5. It can be installed in different distributions – I use Slackware – while OCRopus uses the install script that is customized to use with Debian and its derivatives so in order to test it I had to switch the system to Linux Mint.
6. It works slightly better than OCRopus even with the simple text such as provided in the alice.png sample file (Tesseract recognized the text without flaws while OCRopus changed some “w” lowercases into “W” uppercases).
As for the font recognition I tested both Tesseract and OCRopus on the same English text written with the seven mentioned above TeX fonts:
THE QUICK BROWN FOX JUMPS OVER THE LAZY DOG.
the quick brown fox jumps over the lazy dog.
OHamburgefonsz 1234567890 !@*()=+[]|;:,./? - #$%&_{} ~^ <> \ " ` ' ‘’«»“„”
Tesseract recognized it as:
lrm
THE QUICK BROWN FOX JUMPS OVER THE LAZY DOG.
the quick brown fox jumps over the lazy dog.
OHamburgef0nsZ 1234567890 !@*():+[]|;:,./? — #$%&_{} H <> \ " \ ' "<<>>“,,”
OCRopus did a complete mess of it:
lHE dflICR BHO/AZ LOX TflJIL8 OAEH lHE IvNz Doc.

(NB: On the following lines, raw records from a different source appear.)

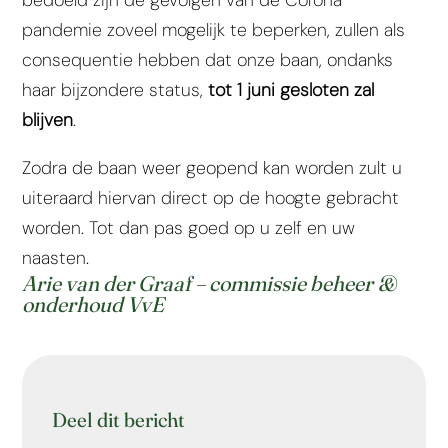
pandemie zoveel mogelijk te beperken, zullen als
consequentie hebben dat onze baan, ondanks
haar bijzondere status,
tot 1 juni gesloten zal
blijven
.
Zodra de baan weer geopend kan worden zult u
uiteraard hiervan direct op de hoogte gebracht
worden. Tot dan pas goed op u zelf en uw
naasten.
Arie van der Graaf – commissie beheer &
onderhoud VvE
Deel dit bericht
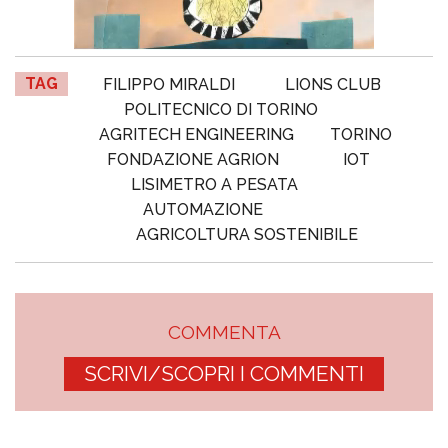
TAG
FILIPPO MIRALDI
LIONS CLUB
POLITECNICO DI TORINO
AGRITECH ENGINEERING
TORINO
FONDAZIONE AGRION
IOT
LISIMETRO A PESATA
AUTOMAZIONE
AGRICOLTURA SOSTENIBILE
COMMENTA
SCRIVI/SCOPRI I COMMENTI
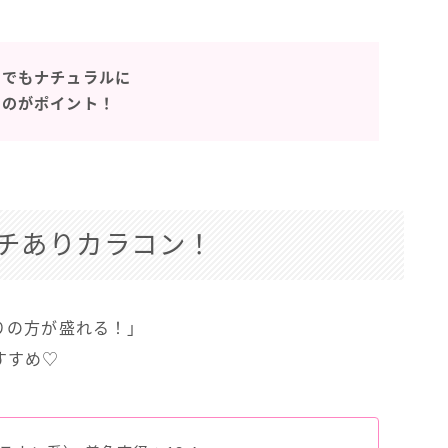
しでもナチュラルに
るのがポイント！
チありカラコン！
りの方が盛れる！」
すすめ♡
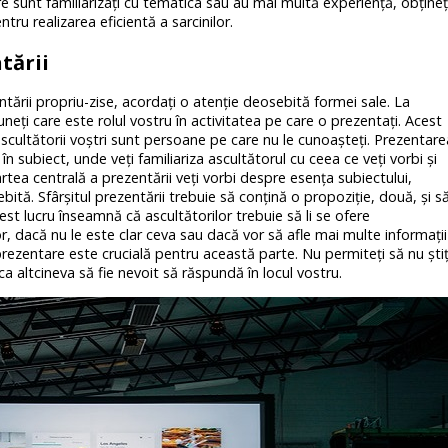
are sunt familiarizaţi cu tematica sau au mai multă experienţă, obţineţ
tru realizarea eficientă a sarcinilor.
tării
tării propriu-zise, acordaţi o atenţie deosebită formei sale. La
uneţi care este rolul vostru în activitatea pe care o prezentaţi. Acest
ascultătorii voştri sunt persoane pe care nu le cunoaşteţi. Prezentare
n subiect, unde veţi familiariza ascultătorul cu ceea ce veţi vorbi şi
partea centrală a prezentării veţi vorbi despre esenţa subiectului,
ită. Sfârşitul prezentării trebuie să conţină o propoziţie, două, şi s
st lucru înseamnă că ascultătorilor trebuie să li se ofere
or, dacă nu le este clar ceva sau dacă vor să afle mai multe informaţii
rezentare este crucială pentru această parte. Nu permiteţi să nu ştiţ
a altcineva să fie nevoit să răspundă în locul vostru.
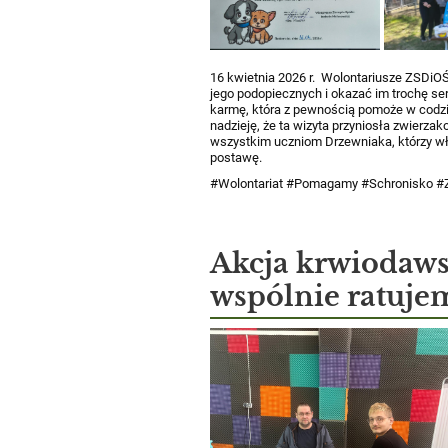
16 kwietnia 2026 r. ​​​​​​​
Wolontariusze ZSDiOŚ 
jego podopiecznych i okazać im trochę se
karmę, która z pewnością pomoże w codz
nadzieję, że ta wizyta przyniosła zwierz
wszystkim uczniom Drzewniaka, którzy włą
postawę.
#Wolontariat #Pomagamy #Schronisko
Akcja krwiodawst
wspólnie ratujemy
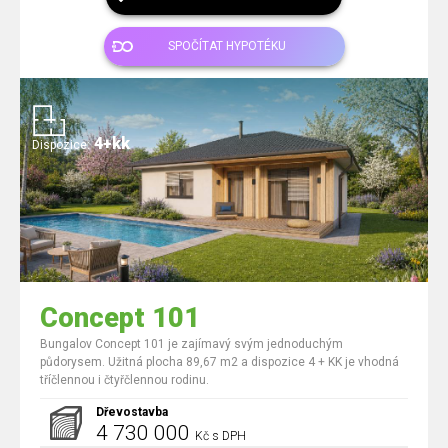
SPOČÍTAT HYPOTÉKU
4+kk
Dispozice:
Concept 101
Bungalov Concept 101 je zajímavý svým jednoduchým
půdorysem. Užitná plocha 89,67 m2 a dispozice 4 + KK je vhodná
tříčlennou i čtyřčlennou rodinu.
Dřevostavba
4 730 000
Kč s DPH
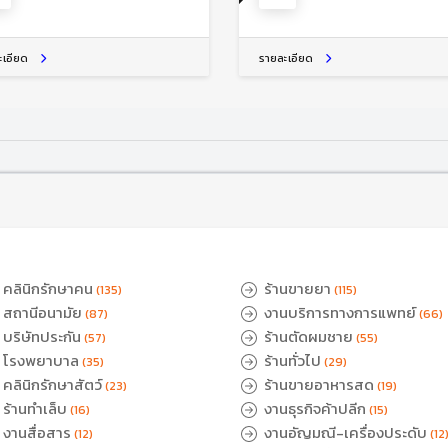
ะเอียด
รายละเอียด
คลินิกรักษาคน
ร้านขายยา
(135)
(115)
สถานีอนามัย
งานบริการทางการแพทย์
(87)
(66)
บริษัทประกัน
ร้านตัดผมชาย
(57)
(55)
โรงพยาบาล
ร้านทั่วไป
(35)
(29)
คลินิกรักษาสัตว์
ร้านขายอาหารสด
(23)
(19)
ร้านทำเล็บ
งานธุรกิจค้าปลีก
(16)
(15)
งานสื่อสาร
งานอัญมณี-เครื่องประดับ
(12)
(12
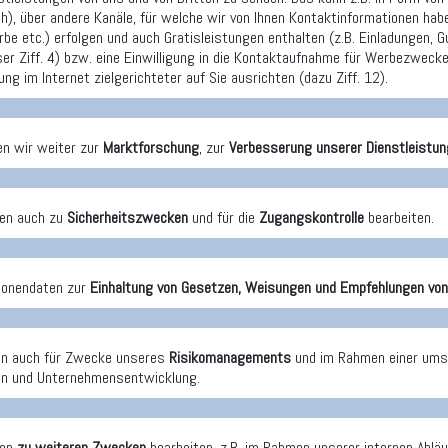
ch), über andere Kanäle, für welche wir von Ihnen Kontaktinformationen ha
e etc.) erfolgen und auch Gratisleistungen enthalten (z.B. Einladungen, G
er Ziff. 4) bzw. eine Einwilligung in die Kontaktaufnahme für Werbezwecke 
ng im Internet zielgerichteter auf Sie ausrichten (dazu Ziff. 12).
en wir weiter zur
Marktforschung
, zur
Verbesserung unserer Dienstleistun
ten auch zu
Sicherheitszwecken
und für die
Zugangskontrolle
bearbeiten.
sonendaten zur
Einhaltung von Gesetzen, Weisungen und Empfehlungen von 
en auch für Zwecke unseres
Risikomanagements
und im Rahmen einer ums
on und Unternehmensentwicklung.
ten
zu weiteren Zwecken
bearbeiten, z.B. im Rahmen unserer internen Ablä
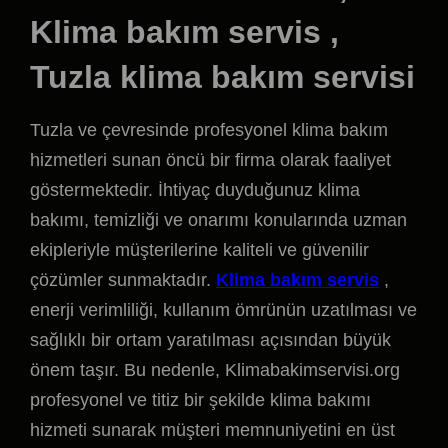
Klima bakım servis ,
Tuzla klima bakım servisi
Tuzla ve çevresinde profesyonel klima bakım
hizmetleri sunan öncü bir firma olarak faaliyet
göstermektedir. İhtiyaç duyduğunuz klima
bakımı, temizliği ve onarımı konularında uzman
ekipleriyle müşterilerine kaliteli ve güvenilir
çözümler sunmaktadır.
Klima bakım servis
,
enerji verimliliği, kullanım ömrünün uzatılması ve
sağlıklı bir ortam yaratılması açısından büyük
önem taşır. Bu nedenle, Klimabakimservisi.org
profesyonel ve titiz bir şekilde klima bakımı
hizmeti sunarak müşteri memnuniyetini en üst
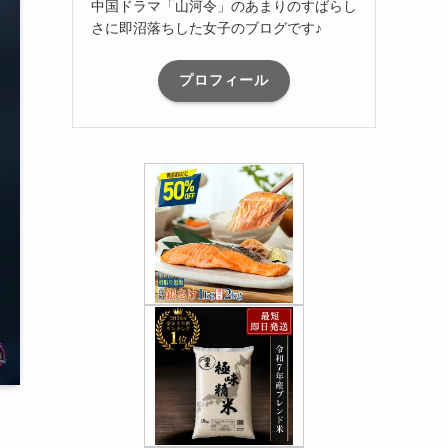
中国ドラマ「山河令」のあまりのすばらし
さに即沼落ちした女子のブログです♪
プロフィール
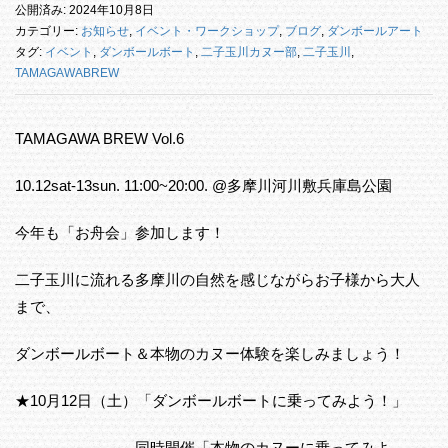
公開済み: 2024年10月8日
カテゴリー:
お知らせ
,
イベント・ワークショップ
,
ブログ
,
ダンボールアート
タグ:
イベント
,
ダンボールボート
,
二子玉川カヌー部
,
二子玉川
,
TAMAGAWABREW
TAMAGAWA BREW Vol.6
10.12sat-13sun. 11:00~20:00. @多摩川河川敷兵庫島公園
今年も「お舟会」参加します！
二子玉川に流れる多摩川の自然を感じながらお子様から大人
まで、
ダンボールボート＆本物のカヌー体験を楽しみましょう！
★10月12日（土）「ダンボールボートに乗ってみよう！」
同時開催「本物のカヌーに乗ってみよ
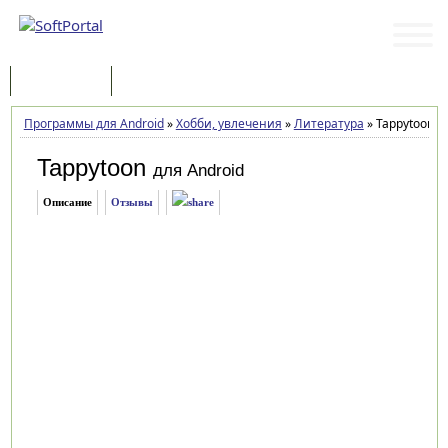
Программы
Статьи
Программы для Android
»
Хобби, увлечения
»
Литература
»
Tappytoon 3.
Tappytoon
для Android
Описание
Отзывы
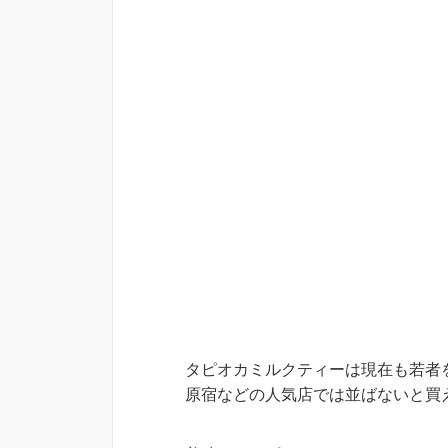
タピオカミルクティーは現在も若者
原宿などの人気店では並ばないと買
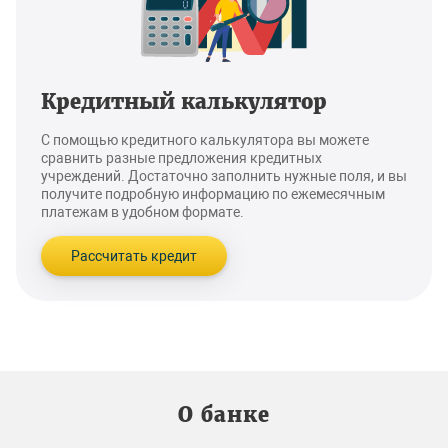
Кредитный калькулятор
С помощью кредитного калькулятора вы можете
сравнить разные предложения кредитных
учреждений. Достаточно заполнить нужные поля, и вы
получите подробную информацию по ежемесячным
платежам в удобном формате.
Рассчитать кредит
О банке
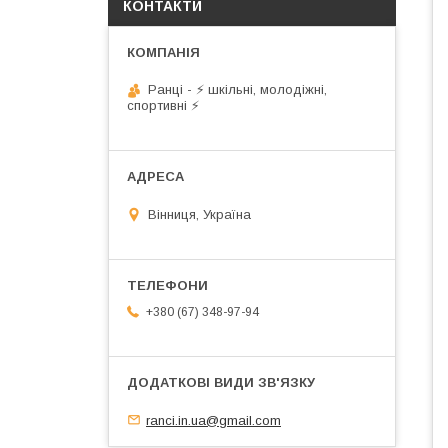
КОНТАКТИ
Ранці - ⚡ шкільні, молодіжні,
спортивні ⚡
Вінниця, Україна
+380 (67) 348-97-94
ranci.in.ua@gmail.com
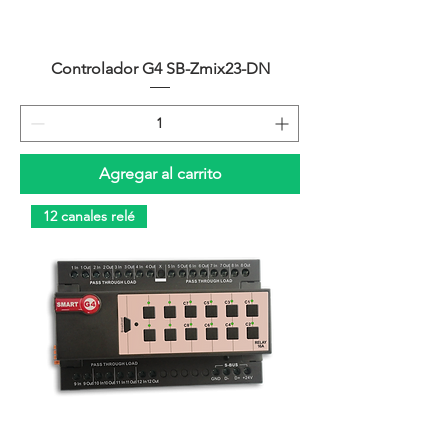
Controlador G4 SB-Zmix23-DN
Agregar al carrito
12 canales relé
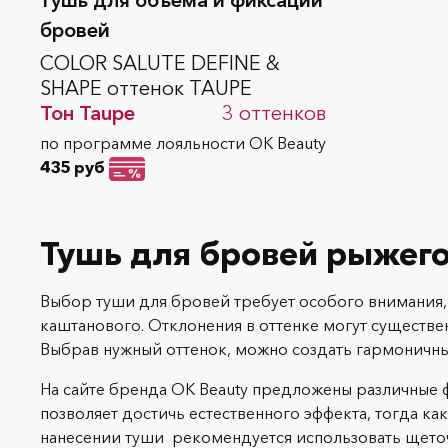
бровей
СOLOR SALUTE DEFINE &
SHAPE оттенок TAUPE
Тон
Taupe
3
оттенков
по программе лояльности OK Beauty
435 руб
Тушь для бровей рыжего
Выбор туши для бровей требует особого внимания,
каштанового. Отклонения в оттенке могут существен
Выбрав нужный оттенок, можно создать гармоничны
На сайте бренда OK Beauty предложены различные ф
позволяет достичь естественного эффекта, тогда к
нанесении туши рекомендуется использовать щеточ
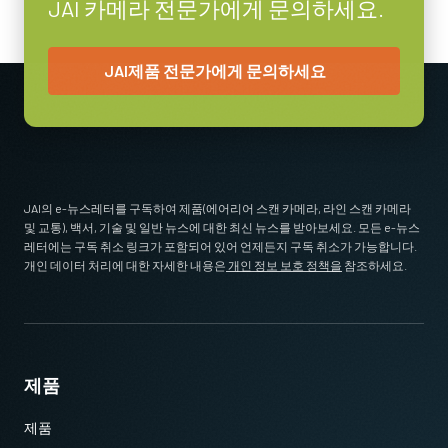
Tripod adapter features mounting holes to fit spacing on Go Series
JAI 카메라 전문가에게 문의하세요.
and Go-X Series housings. (Note: on Go-X Series models with
Pregius S sensors, mount attaches to top of camera requiring use
JAI제품 전문가에게 문의하세요
of vertical image flip function. See product pages for alternative
tripod adapter recommendation.)
Standard 1/4-20 attachment to tripods. Includes M3 screws (Depth
5). Only use the supplied screws or other screws having the proper
length. Using longer screws can damage internal circuit boards.
JAI의 e-뉴스레터를 구독하여 제품(에어리어 스캔 카메라, 라인 스캔 카메라
* 12비트 출력에서 사용할 수 없는 일부 비디오 처리 기능
및 교통), 백서, 기술 및 일반 뉴스에 대한 최신 뉴스를 받아보세요. 모든 e-뉴스
Download 2D CAD drawing
.
레터에는 구독 취소 링크가 포함되어 있어 언제든지 구독 취소가 가능합니다.
개인 데이터 처리에 대한 자세한 내용은
개인 정보 보호 정책을
참조하세요.
USB-3 데이터 케이블
USB-3 데이터 케이블 (USB 전원 공급 기능 포함).
제품
(LKK-U3-AM-Micro B-S-DM)
제품
케이블 길이 3미터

lHE (SCICR BHOH./ EO2 iCyIb8 OAEH lHE FvNz Doc.
i RC
'it; a o ff 'a
o[UmpnL8ceIlRx Ii292-) i(U)m(]=-ii(:.'., .- :Rrr ---- \<r /xi/if'abf,;'
I believe the future OCRopus versions will be better and better so I’ll follow the development of that program.
Thank you for your assistance once again.
A few days ago my machine stopped to work displaying the screen full of the obscure error messages. I took the picture of the screen and rebooted the machine. Because I was too lazy to spend an hour on copying out the contents of the screen manually I decided to try some OCR engines. I inspected gocr 0.49, OCRopus 0.5.4, and Tesseract 3.01.
After four days of the intensive work I learned a bit about OCR and now I know none of the mentioned programs is able to process properly the strings of numbers and letters such as “[226158.728554] [<c1430000>] ? cs5520_init_one+0x14e/0x35f”. Personally I doubt there is any other OCR engine capable to process such a text on the basis of the photo of the moderate quality. The only solution is to copy out these messages manually.
It’s the instructive example of the state of affairs named the irony of fate.
I studied the “Report on the comparison of Tesseract and ABBYY FineReader OCR engines” by Heliński, Kmieciak, and Parkoła (http://lib.psnc.pl/dlibra/docmetadata?id=358&from=publication&showContent=true). It is very interesting – at least for the users of these two programs – though the other people interested in OCR engines should be satisfied reading that document as well. The report is very reliable and informative. Thank you, professor, for that valuable link.